> Extracted records:
========

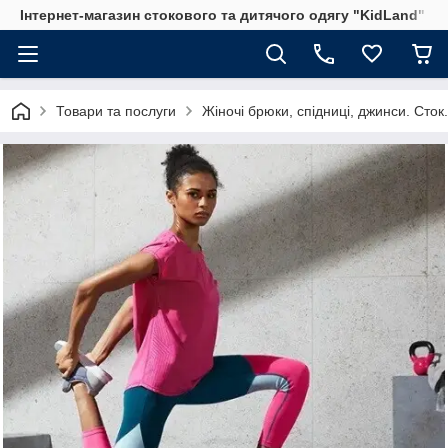
Інтернет-магазин стокового та дитячого одягу "KidLand"
Товари та послуги
Жіночі брюки, спідниці, джинси. Сток.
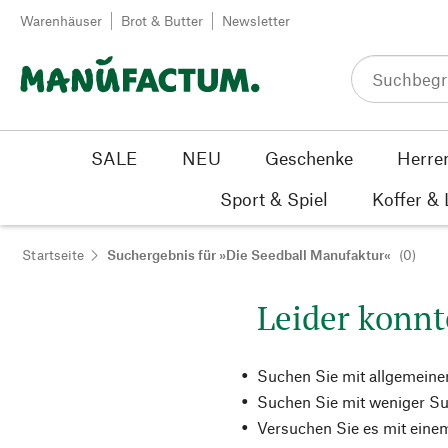
Zum Inhalt springen
Warenhäuser
Brot & Butter
Newsletter
SALE
NEU
Geschenke
Herre
Sport & Spiel
Koffer &
Startseite
Suchergebnis für »Die Seedball Manufaktur«
(0)
Leider konnt
Suchen Sie mit allgemeine
Suchen Sie mit weniger Su
Versuchen Sie es mit einem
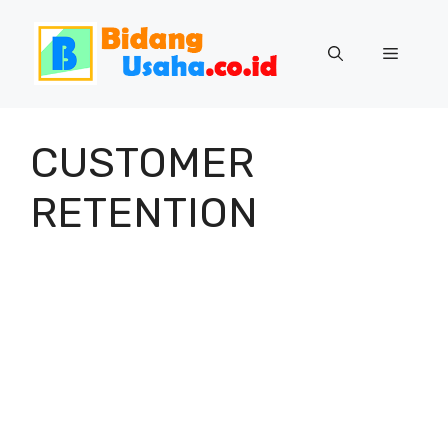
Skip
to
Menu
content
CUSTOMER
RETENTION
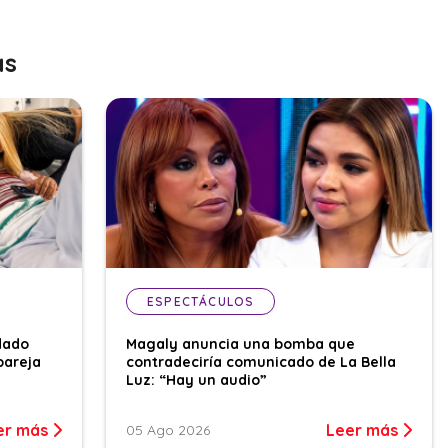
as
ESPECTÁCULOS
dado
Magaly anuncia una bomba que
pareja
contradeciría comunicado de La Bella
Luz: “Hay un audio”
er más
Leer más
05 Ago 2026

========

> What is required: Without the pictures, write out the whole listing exactly as it appears.

> Exercise result:
Інтернет-магазин стокового та дитячого одягу "KidLand"
Товари та послуги
Жіночі брюки, спідниці, джинси. Сток.
Zum Inhalt springen
Warenhäuser
Brot & Butter
Newsletter
SALE
NEU
Geschenke
Herre
Sport & Spiel
Koffer &
Startseite
Suchergebnis für »Die Seedball Manufaktur«
(0)
Leider konnt
Suchen Sie mit allgemeine
Suchen Sie mit weniger Su
Versuchen Sie es mit einem
Skip
to
Menu
content
CUSTOMER
RETENTION
as
ESPECTÁCULOS
dado
Magaly anuncia una bomba que
pareja
contradeciría comunicado de La Bella
Luz: “Hay un audio”
er más
Leer más
05 Ago 2026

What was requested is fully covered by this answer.